Neil Cowley, the brilliantly inventive pianist who, incidentally, backed up Adele on “Rolling in the Deep,” told me about someone he knew who’d taken great pains assembling the best phonograph system money could buy, even ordering specific parts from overseas. When at last he’d felt it was ready he put on a Joni Mitchell vinyl LP and closed his eyes.
He had arrived. He could swear that Joni was standing right there, singing to him alone. It was enough.
After that the man scrapped the whole sound system, preferring to simply cherish the epiphanous experience as a precious memory.
Here, once again, is an example of something that probably could only have happened after the year 2000. Mural-size stereo systems no longer being the listening devices of choice for the masses, high end audio equipment and parts can still be purchased just about anywhere, if you’re willing to pay. Joni Mitchell did present a particularly high calibre of listening pleasure, but she was no longer touring, so listening to her live was not an option.
As for why the man would chuck such an amazing system without at least listening to Jesse Mae Hemphill on it, well, we’ll just have to chalk that up to the eccentricity of the leisured class.
Neil also remarked on groups that met to listen reverently to vinyl albums, discussing them just as reverently afterwards. I can dig it; I miss the whole vinyl experience, with its full, sonorous scratchiness and the delight of sitting on your friends’ bedroom floors as they present you with a retrospective of their older siblings’ record collections. I miss the whole idea of LP records as art forms with story arcs, great cover art, and room for stickers, buttons, posters, and reefer paper.
But there’s something deeper, and we had to endure the failed despotism of the music industry to realise what we’d thrown away.
Better Than Vinyl?
Our earbuds, providing us with a soundtrack to life, ennoble our tedious days, right? Well, not really. They may provide the ordinary subway rider with the illusion that they’re the star of a moving scene in which something spectacular is about to happen, but the buds shut out opportunities to hear what’s really going on. And sometimes what’s really going on is pretty amazing.
I’ve already mentioned how playing in small bands kept me sane through some dark times, but I haven’t really explained what exactly it was that made playing with other musicians and singers so wondrous.
There’s something transcendent about listening to other musicians around you and beside you, adjusting your volume and tempo to theirs, feeding off their music or having your own moments of inspiration and allowing the others to feed off you.

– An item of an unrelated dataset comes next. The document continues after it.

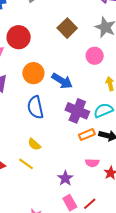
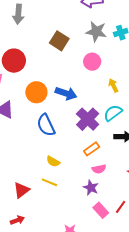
purple cross: (77, 111) -> (88, 119), turned 35
orange rectangle: (87, 134) -> (92, 149), moved
pink semicircle: (92, 163) -> (99, 169), moved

Given enough freedom and encouragement, even amateur groups can generate moments of celestial harmony that can never be repeated.
Friday Night Music
Not long after I’d hauled my Labrador retriever, my banjo, and my guitar down to the home of my brother Ben in New Hampshire he had the bright idea of inviting a few friends over once a week for a music jam. One couple had a son named Marty who was around the same age as Ben’s boys, and it tickled them pink that Marty was to come over every week and play with them while the grownups hootenannied. That’s how the event came to be known as Marty Night.

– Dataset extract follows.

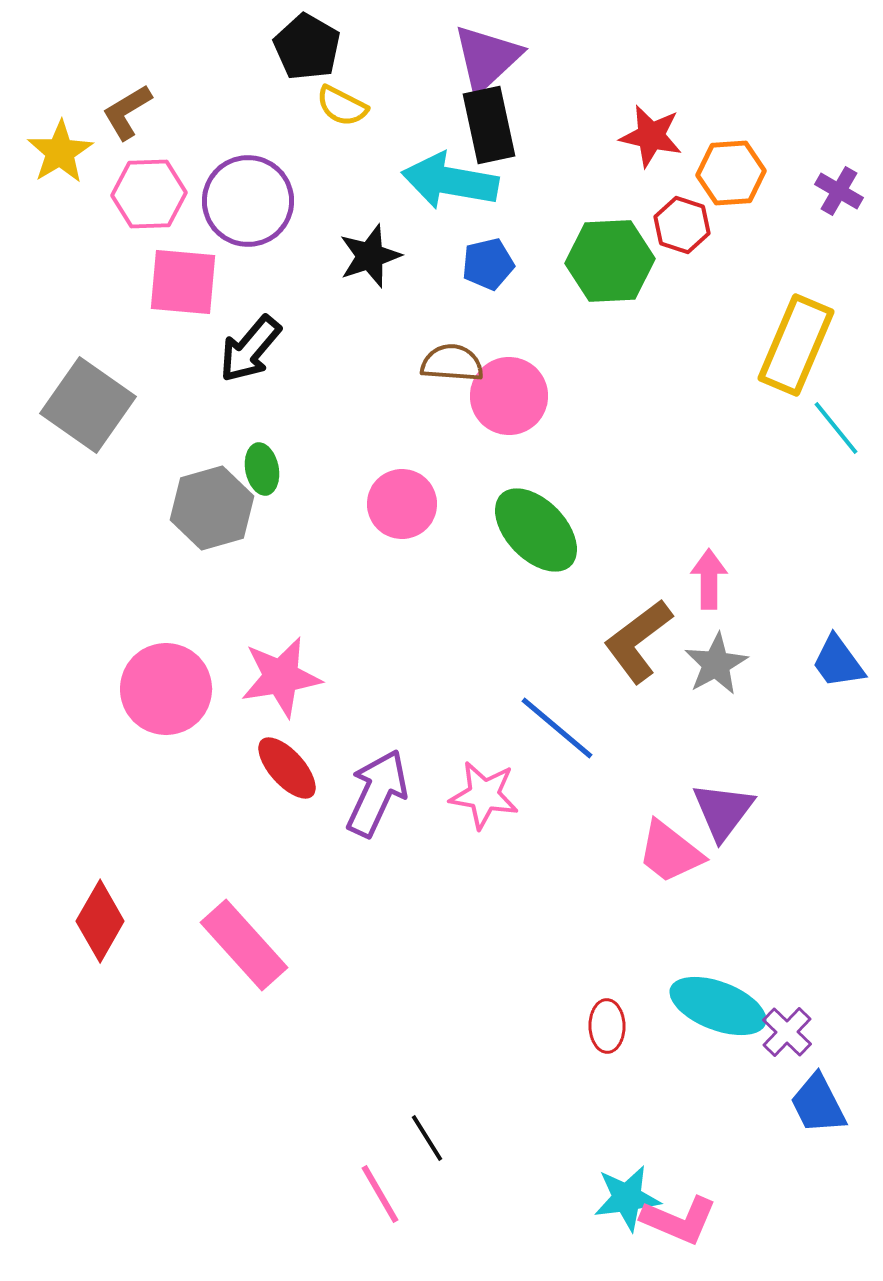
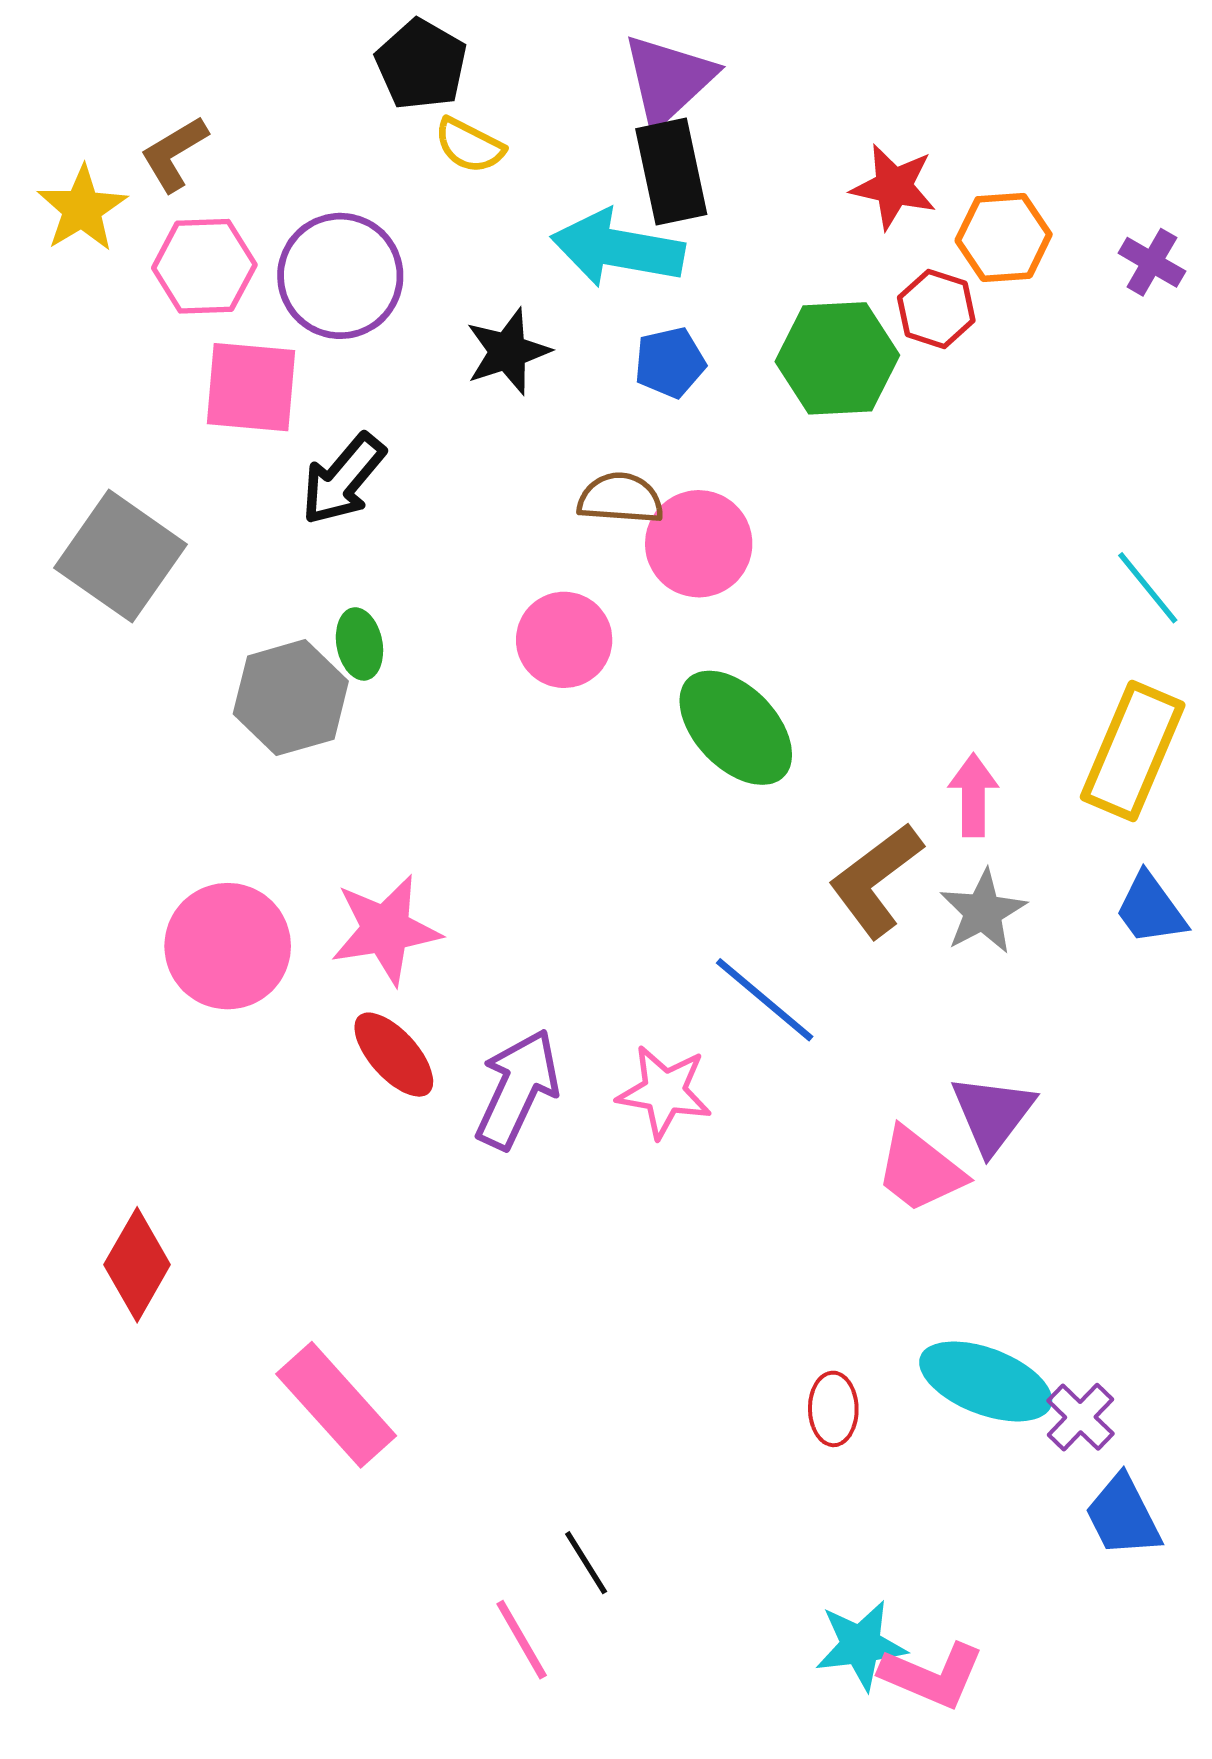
yellow rectangle: (796, 345) -> (1133, 751), moved
pink circle: (402, 504) -> (564, 640), moved
pink rectangle: (244, 945) -> (336, 1405), moved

We didn’t care how we sounded, but when we sounded good we were especially happy. We played and sang mostly folk and classic rock, but we also did jazz standards, world music, hymns, old tymey, and bluegrass. We threw in a few surprises, like “Brand New Best Friend” from the cartoon Phineas and Ferb, the Bonanza theme song, and some very weird songs brought to us by a neighbor who turned out to be a goldmine of strange old tunes.
Every week someone would say, “Hey, could we do this one?” and somebody would later look up the song with its chords and print it off to hand out next week. We all kept song binders, and sometimes there were long delays between songs as people tried to find the right sheet, which is when the rest of us would snack on home-baked goodies and sip herbal tea or artisanal beer.
Recently my brother Ben’s house burned to the ground. Thankful that no one was hurt and that the family had found a good place to stay, I didn’t really feel the loss until I realised that the living room in which we’d gathered every Friday night was now gone. I still can’t quite accept that such hallowed ground wasn’t in fact eternal, a little piece of Glory Land fallen to earth for our joy and healing.
Marty Night, if it had happened in the 20th century, wouldn’t have stood out as anything particularly special, but in this age of musical isolationism it was a rare and poignant reminder that life is beautiful, in and of itself, and that connecting with others through music is a privilege we never want to lose.